Kakek mengambil napas. Membenarkan duduknya. Cucu mereka juga ikut-ikutan mencari posisi duduk yang nyaman.

“Kalian tahu, kenapa rumput yang kita duduki ini adalah rumput sintetis atau buatan?”

“Mungkin sebab ada polusi lagi kek?”, Wawa menebak-nebak.

“Iya, Wawa pintar, nggih. Alasan yang sama mengapa tanaman padi, yang mana adalah produk sebelum beras sudah tidak dapat ditanami. Penggunaan zat kimia seperti pestisida dan pupuk yang tidak ramah lingkungan adalah penyebabnya. Tanah menjadi keras, tidak subur, dan sudah tidak ada kandungan nutrisi untuk pertumbuhan padi. Maka dari itu, pemerintah mengakalinya dengan mengganti bahan pokok makanan menjadi suplemen bernutrisi tinggi.”

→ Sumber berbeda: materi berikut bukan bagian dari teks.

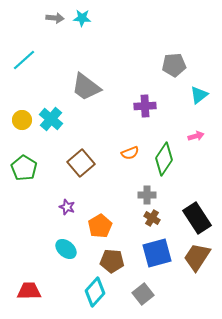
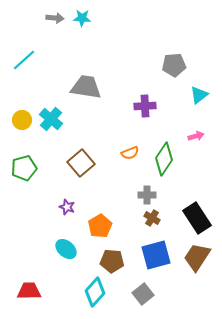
gray trapezoid: rotated 152 degrees clockwise
green pentagon: rotated 25 degrees clockwise
blue square: moved 1 px left, 2 px down
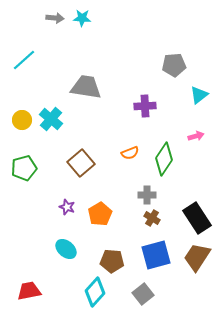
orange pentagon: moved 12 px up
red trapezoid: rotated 10 degrees counterclockwise
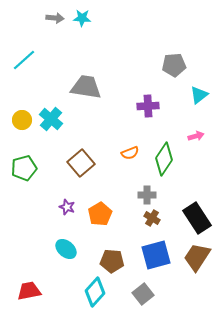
purple cross: moved 3 px right
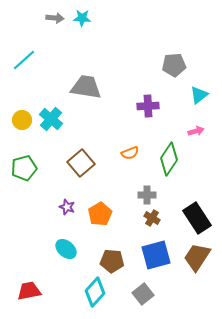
pink arrow: moved 5 px up
green diamond: moved 5 px right
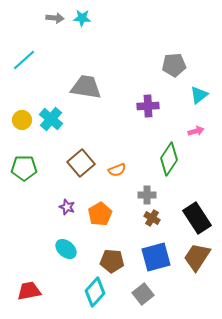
orange semicircle: moved 13 px left, 17 px down
green pentagon: rotated 15 degrees clockwise
blue square: moved 2 px down
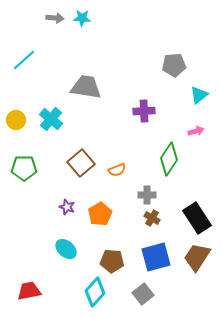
purple cross: moved 4 px left, 5 px down
yellow circle: moved 6 px left
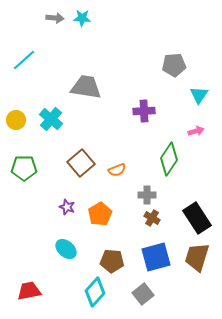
cyan triangle: rotated 18 degrees counterclockwise
brown trapezoid: rotated 16 degrees counterclockwise
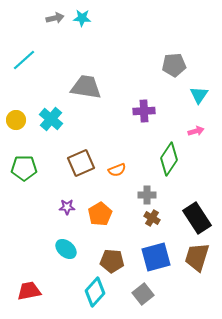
gray arrow: rotated 18 degrees counterclockwise
brown square: rotated 16 degrees clockwise
purple star: rotated 21 degrees counterclockwise
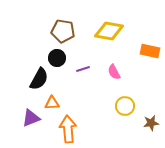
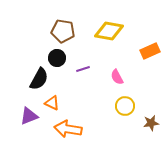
orange rectangle: rotated 36 degrees counterclockwise
pink semicircle: moved 3 px right, 5 px down
orange triangle: rotated 28 degrees clockwise
purple triangle: moved 2 px left, 2 px up
orange arrow: rotated 76 degrees counterclockwise
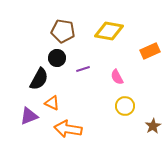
brown star: moved 2 px right, 3 px down; rotated 21 degrees counterclockwise
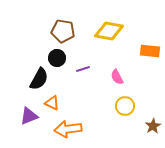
orange rectangle: rotated 30 degrees clockwise
orange arrow: rotated 16 degrees counterclockwise
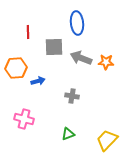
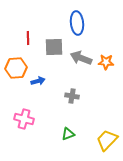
red line: moved 6 px down
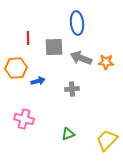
gray cross: moved 7 px up; rotated 16 degrees counterclockwise
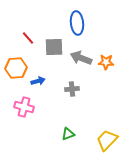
red line: rotated 40 degrees counterclockwise
pink cross: moved 12 px up
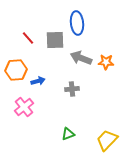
gray square: moved 1 px right, 7 px up
orange hexagon: moved 2 px down
pink cross: rotated 36 degrees clockwise
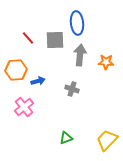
gray arrow: moved 1 px left, 3 px up; rotated 75 degrees clockwise
gray cross: rotated 24 degrees clockwise
green triangle: moved 2 px left, 4 px down
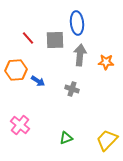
blue arrow: rotated 48 degrees clockwise
pink cross: moved 4 px left, 18 px down; rotated 12 degrees counterclockwise
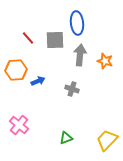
orange star: moved 1 px left, 1 px up; rotated 14 degrees clockwise
blue arrow: rotated 56 degrees counterclockwise
pink cross: moved 1 px left
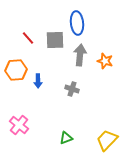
blue arrow: rotated 112 degrees clockwise
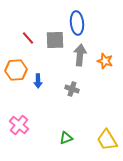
yellow trapezoid: rotated 75 degrees counterclockwise
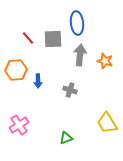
gray square: moved 2 px left, 1 px up
gray cross: moved 2 px left, 1 px down
pink cross: rotated 18 degrees clockwise
yellow trapezoid: moved 17 px up
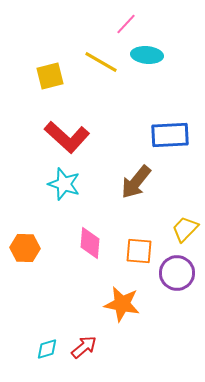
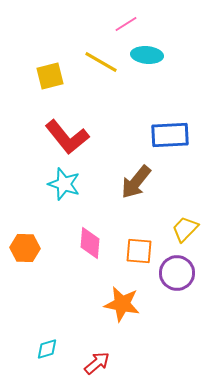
pink line: rotated 15 degrees clockwise
red L-shape: rotated 9 degrees clockwise
red arrow: moved 13 px right, 16 px down
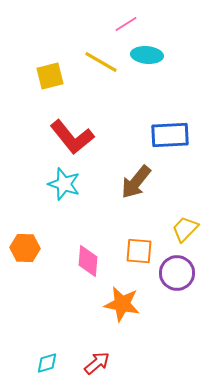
red L-shape: moved 5 px right
pink diamond: moved 2 px left, 18 px down
cyan diamond: moved 14 px down
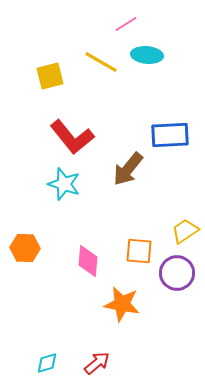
brown arrow: moved 8 px left, 13 px up
yellow trapezoid: moved 2 px down; rotated 12 degrees clockwise
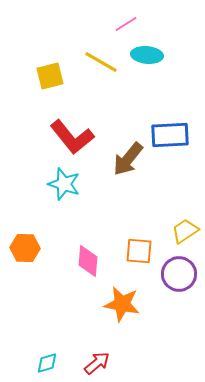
brown arrow: moved 10 px up
purple circle: moved 2 px right, 1 px down
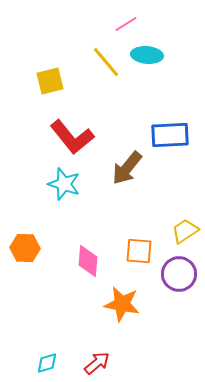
yellow line: moved 5 px right; rotated 20 degrees clockwise
yellow square: moved 5 px down
brown arrow: moved 1 px left, 9 px down
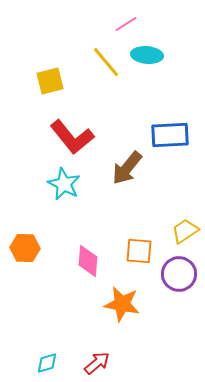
cyan star: rotated 8 degrees clockwise
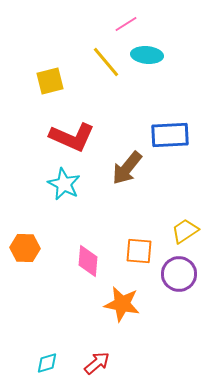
red L-shape: rotated 27 degrees counterclockwise
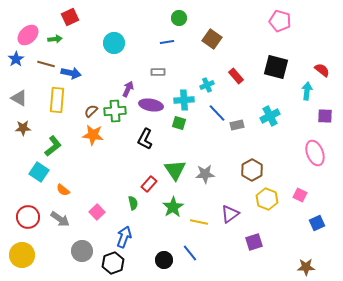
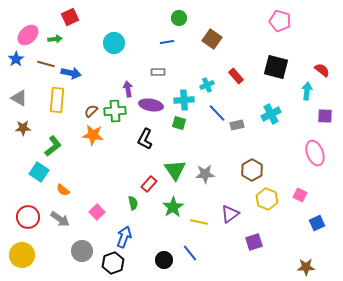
purple arrow at (128, 89): rotated 35 degrees counterclockwise
cyan cross at (270, 116): moved 1 px right, 2 px up
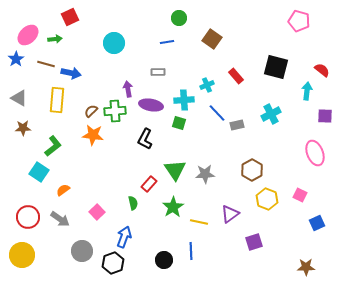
pink pentagon at (280, 21): moved 19 px right
orange semicircle at (63, 190): rotated 104 degrees clockwise
blue line at (190, 253): moved 1 px right, 2 px up; rotated 36 degrees clockwise
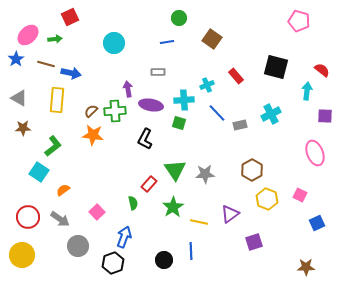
gray rectangle at (237, 125): moved 3 px right
gray circle at (82, 251): moved 4 px left, 5 px up
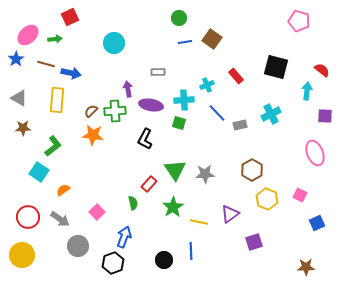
blue line at (167, 42): moved 18 px right
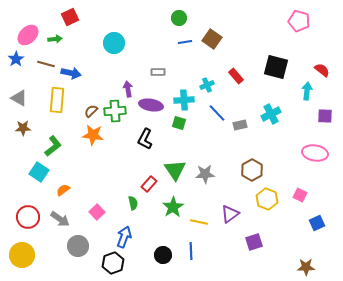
pink ellipse at (315, 153): rotated 60 degrees counterclockwise
black circle at (164, 260): moved 1 px left, 5 px up
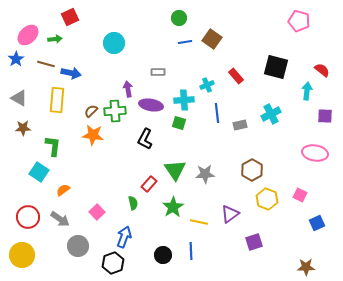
blue line at (217, 113): rotated 36 degrees clockwise
green L-shape at (53, 146): rotated 45 degrees counterclockwise
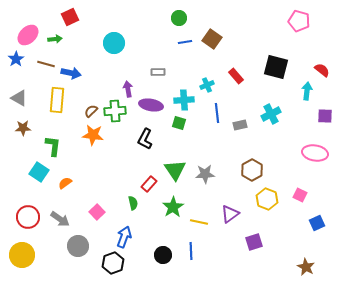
orange semicircle at (63, 190): moved 2 px right, 7 px up
brown star at (306, 267): rotated 30 degrees clockwise
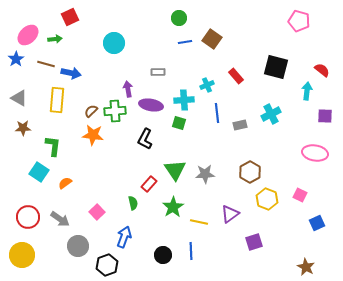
brown hexagon at (252, 170): moved 2 px left, 2 px down
black hexagon at (113, 263): moved 6 px left, 2 px down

Cahyo mengambil botol plastik yang sudah berwarna coklat itu. Melihatnya dan membuka botol tersebut.

“Ada isinya, kek.”, ia terkejut.

Diambilnya botol itu oleh kakek dan mengambil isi di dalamnya. Sebuah kertas berwarna cokelat yang sudah rapuh namun masih jelas. Terdapat sebuah tulisan. Kakek membacakannya:

Kepada generasi yang akan datang.

Entah itu beberapa ratus tahun kemudian sejak surat ini ditulis.

Kami minta maaf. Mewakili generasi gagal sebelumnya. Kami minta maaf. Meski permintaan maaf ini hanya berani dan sekedar dengan media surat botol. Ini menunjukkan betapa dungunya kami. Yang sudah tidak tahu-menahu bahwa alam dapat murka. Kemudian hari, kalian generasi selanjutnya terkena imbasnya pula. Maafkan kami.

Atas panasnya udara, tercemarnya sungai, punahnya fauna, hilangnya flora hingga akarnya. Kami tidak dapat menunjukkan betapa indahnya dunia bahkan kepada cucu-cucu kami sendiri. Kami minta maaf.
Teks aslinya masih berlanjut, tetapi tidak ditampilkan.